(Data records)
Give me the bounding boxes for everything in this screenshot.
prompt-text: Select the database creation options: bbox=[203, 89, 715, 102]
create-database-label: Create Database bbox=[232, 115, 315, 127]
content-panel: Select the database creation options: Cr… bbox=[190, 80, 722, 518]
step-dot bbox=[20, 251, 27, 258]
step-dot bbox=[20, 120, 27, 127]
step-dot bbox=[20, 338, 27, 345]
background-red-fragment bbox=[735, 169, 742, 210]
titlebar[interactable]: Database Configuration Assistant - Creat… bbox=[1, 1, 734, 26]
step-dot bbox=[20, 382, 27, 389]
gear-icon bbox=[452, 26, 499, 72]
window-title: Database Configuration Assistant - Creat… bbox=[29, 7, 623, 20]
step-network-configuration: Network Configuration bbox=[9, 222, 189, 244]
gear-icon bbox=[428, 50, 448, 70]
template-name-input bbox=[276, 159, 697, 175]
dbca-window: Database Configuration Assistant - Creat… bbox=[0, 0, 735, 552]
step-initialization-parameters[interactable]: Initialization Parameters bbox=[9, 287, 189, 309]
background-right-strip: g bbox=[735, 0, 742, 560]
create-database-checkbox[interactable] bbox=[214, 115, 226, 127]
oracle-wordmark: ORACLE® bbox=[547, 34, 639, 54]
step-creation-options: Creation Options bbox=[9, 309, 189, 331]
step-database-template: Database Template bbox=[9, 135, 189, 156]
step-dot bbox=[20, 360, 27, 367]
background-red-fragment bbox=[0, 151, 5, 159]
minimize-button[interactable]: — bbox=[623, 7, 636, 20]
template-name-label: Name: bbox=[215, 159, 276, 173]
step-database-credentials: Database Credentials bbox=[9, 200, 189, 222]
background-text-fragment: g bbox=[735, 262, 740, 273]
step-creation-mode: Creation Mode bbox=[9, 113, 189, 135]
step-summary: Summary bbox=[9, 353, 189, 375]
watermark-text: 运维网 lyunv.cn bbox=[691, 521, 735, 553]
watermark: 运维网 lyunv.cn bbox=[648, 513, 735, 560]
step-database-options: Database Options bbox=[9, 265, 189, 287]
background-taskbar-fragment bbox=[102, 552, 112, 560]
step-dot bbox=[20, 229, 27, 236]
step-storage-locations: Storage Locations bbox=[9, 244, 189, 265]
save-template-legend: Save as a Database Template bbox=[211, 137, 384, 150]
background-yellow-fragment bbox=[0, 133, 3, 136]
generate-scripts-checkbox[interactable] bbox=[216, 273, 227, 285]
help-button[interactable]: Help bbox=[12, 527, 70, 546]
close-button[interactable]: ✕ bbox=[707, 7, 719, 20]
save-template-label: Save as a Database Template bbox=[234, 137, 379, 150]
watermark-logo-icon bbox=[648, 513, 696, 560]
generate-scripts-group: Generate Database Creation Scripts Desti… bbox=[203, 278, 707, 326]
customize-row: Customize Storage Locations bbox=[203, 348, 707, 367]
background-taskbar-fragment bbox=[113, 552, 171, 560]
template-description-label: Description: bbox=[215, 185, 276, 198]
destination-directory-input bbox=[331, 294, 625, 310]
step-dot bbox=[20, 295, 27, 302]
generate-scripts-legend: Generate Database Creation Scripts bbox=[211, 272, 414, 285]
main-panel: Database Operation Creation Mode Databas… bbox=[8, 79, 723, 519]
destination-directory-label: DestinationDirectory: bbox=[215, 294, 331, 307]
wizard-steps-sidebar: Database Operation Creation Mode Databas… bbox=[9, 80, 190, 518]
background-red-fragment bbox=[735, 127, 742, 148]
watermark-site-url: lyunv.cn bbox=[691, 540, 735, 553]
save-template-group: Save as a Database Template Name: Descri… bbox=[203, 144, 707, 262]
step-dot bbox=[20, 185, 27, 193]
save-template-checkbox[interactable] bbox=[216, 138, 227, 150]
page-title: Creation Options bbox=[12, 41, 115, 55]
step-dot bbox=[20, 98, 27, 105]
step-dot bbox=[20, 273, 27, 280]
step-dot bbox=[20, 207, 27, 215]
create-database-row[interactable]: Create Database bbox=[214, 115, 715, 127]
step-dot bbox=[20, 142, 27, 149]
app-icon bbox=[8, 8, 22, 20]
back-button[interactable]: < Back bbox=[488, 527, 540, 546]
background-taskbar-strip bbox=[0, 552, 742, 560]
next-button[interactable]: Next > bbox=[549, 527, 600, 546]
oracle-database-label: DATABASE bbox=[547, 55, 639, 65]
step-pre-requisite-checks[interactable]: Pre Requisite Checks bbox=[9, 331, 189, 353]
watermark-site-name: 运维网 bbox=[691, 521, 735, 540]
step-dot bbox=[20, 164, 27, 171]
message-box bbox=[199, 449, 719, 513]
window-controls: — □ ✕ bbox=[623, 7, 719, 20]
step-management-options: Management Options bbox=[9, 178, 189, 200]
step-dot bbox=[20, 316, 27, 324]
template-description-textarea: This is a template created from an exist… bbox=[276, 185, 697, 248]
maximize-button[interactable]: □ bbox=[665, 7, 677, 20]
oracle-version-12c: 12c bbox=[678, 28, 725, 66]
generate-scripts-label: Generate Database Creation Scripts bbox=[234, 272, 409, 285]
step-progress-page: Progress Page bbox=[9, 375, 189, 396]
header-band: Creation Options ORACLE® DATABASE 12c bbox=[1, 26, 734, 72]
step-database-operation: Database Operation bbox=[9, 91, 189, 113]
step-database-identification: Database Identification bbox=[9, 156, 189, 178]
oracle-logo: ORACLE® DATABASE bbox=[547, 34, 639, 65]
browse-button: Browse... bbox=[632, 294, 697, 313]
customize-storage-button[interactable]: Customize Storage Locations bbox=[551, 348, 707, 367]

**EXERCISE DESCRIPTION**
The output should match the records above exactly, line for line.

**REPLY**
Give me the bounding boxes for everything in this screenshot.
prompt-text: Select the database creation options: bbox=[203, 89, 715, 102]
create-database-label: Create Database bbox=[232, 115, 315, 127]
content-panel: Select the database creation options: Cr… bbox=[190, 80, 722, 518]
step-dot bbox=[20, 251, 27, 258]
step-dot bbox=[20, 120, 27, 127]
step-dot bbox=[20, 338, 27, 345]
background-red-fragment bbox=[735, 169, 742, 210]
titlebar[interactable]: Database Configuration Assistant - Creat… bbox=[1, 1, 734, 26]
step-dot bbox=[20, 382, 27, 389]
gear-icon bbox=[452, 26, 499, 72]
window-title: Database Configuration Assistant - Creat… bbox=[29, 7, 623, 20]
step-network-configuration: Network Configuration bbox=[9, 222, 189, 244]
gear-icon bbox=[428, 50, 448, 70]
template-name-input bbox=[276, 159, 697, 175]
dbca-window: Database Configuration Assistant - Creat… bbox=[0, 0, 735, 552]
step-initialization-parameters[interactable]: Initialization Parameters bbox=[9, 287, 189, 309]
background-right-strip: g bbox=[735, 0, 742, 560]
create-database-checkbox[interactable] bbox=[214, 115, 226, 127]
oracle-wordmark: ORACLE® bbox=[547, 34, 639, 54]
step-creation-options: Creation Options bbox=[9, 309, 189, 331]
step-database-template: Database Template bbox=[9, 135, 189, 156]
step-dot bbox=[20, 360, 27, 367]
background-red-fragment bbox=[0, 151, 5, 159]
minimize-button[interactable]: — bbox=[623, 7, 636, 20]
template-name-label: Name: bbox=[215, 159, 276, 173]
step-database-credentials: Database Credentials bbox=[9, 200, 189, 222]
background-text-fragment: g bbox=[735, 262, 740, 273]
step-creation-mode: Creation Mode bbox=[9, 113, 189, 135]
step-summary: Summary bbox=[9, 353, 189, 375]
watermark-text: 运维网 lyunv.cn bbox=[691, 521, 735, 553]
watermark: 运维网 lyunv.cn bbox=[648, 513, 735, 560]
step-database-options: Database Options bbox=[9, 265, 189, 287]
background-taskbar-fragment bbox=[102, 552, 112, 560]
step-dot bbox=[20, 229, 27, 236]
step-storage-locations: Storage Locations bbox=[9, 244, 189, 265]
save-template-legend: Save as a Database Template bbox=[211, 137, 384, 150]
background-yellow-fragment bbox=[0, 133, 3, 136]
generate-scripts-checkbox[interactable] bbox=[216, 273, 227, 285]
help-button[interactable]: Help bbox=[12, 527, 70, 546]
close-button[interactable]: ✕ bbox=[707, 7, 719, 20]
save-template-label: Save as a Database Template bbox=[234, 137, 379, 150]
watermark-logo-icon bbox=[648, 513, 696, 560]
generate-scripts-group: Generate Database Creation Scripts Desti… bbox=[203, 278, 707, 326]
customize-row: Customize Storage Locations bbox=[203, 348, 707, 367]
background-taskbar-fragment bbox=[113, 552, 171, 560]
template-description-label: Description: bbox=[215, 185, 276, 198]
destination-directory-input bbox=[331, 294, 625, 310]
step-dot bbox=[20, 295, 27, 302]
generate-scripts-legend: Generate Database Creation Scripts bbox=[211, 272, 414, 285]
main-panel: Database Operation Creation Mode Databas… bbox=[8, 79, 723, 519]
destination-directory-label: DestinationDirectory: bbox=[215, 294, 331, 307]
wizard-steps-sidebar: Database Operation Creation Mode Databas… bbox=[9, 80, 190, 518]
background-red-fragment bbox=[735, 127, 742, 148]
watermark-site-url: lyunv.cn bbox=[691, 540, 735, 553]
save-template-group: Save as a Database Template Name: Descri… bbox=[203, 144, 707, 262]
step-dot bbox=[20, 185, 27, 193]
save-template-checkbox[interactable] bbox=[216, 138, 227, 150]
page-title: Creation Options bbox=[12, 41, 115, 55]
step-dot bbox=[20, 98, 27, 105]
step-dot bbox=[20, 273, 27, 280]
step-dot bbox=[20, 207, 27, 215]
create-database-row[interactable]: Create Database bbox=[214, 115, 715, 127]
step-dot bbox=[20, 142, 27, 149]
app-icon bbox=[8, 8, 22, 20]
back-button[interactable]: < Back bbox=[488, 527, 540, 546]
background-taskbar-strip bbox=[0, 552, 742, 560]
next-button[interactable]: Next > bbox=[549, 527, 600, 546]
oracle-database-label: DATABASE bbox=[547, 55, 639, 65]
step-pre-requisite-checks[interactable]: Pre Requisite Checks bbox=[9, 331, 189, 353]
watermark-site-name: 运维网 bbox=[691, 521, 735, 540]
step-dot bbox=[20, 164, 27, 171]
message-box bbox=[199, 449, 719, 513]
window-controls: — □ ✕ bbox=[623, 7, 719, 20]
step-management-options: Management Options bbox=[9, 178, 189, 200]
step-dot bbox=[20, 316, 27, 324]
template-description-textarea: This is a template created from an exist… bbox=[276, 185, 697, 248]
maximize-button[interactable]: □ bbox=[665, 7, 677, 20]
oracle-version-12c: 12c bbox=[678, 28, 725, 66]
generate-scripts-label: Generate Database Creation Scripts bbox=[234, 272, 409, 285]
step-progress-page: Progress Page bbox=[9, 375, 189, 396]
header-band: Creation Options ORACLE® DATABASE 12c bbox=[1, 26, 734, 72]
step-database-operation: Database Operation bbox=[9, 91, 189, 113]
step-database-identification: Database Identification bbox=[9, 156, 189, 178]
oracle-logo: ORACLE® DATABASE bbox=[547, 34, 639, 65]
browse-button: Browse... bbox=[632, 294, 697, 313]
customize-storage-button[interactable]: Customize Storage Locations bbox=[551, 348, 707, 367]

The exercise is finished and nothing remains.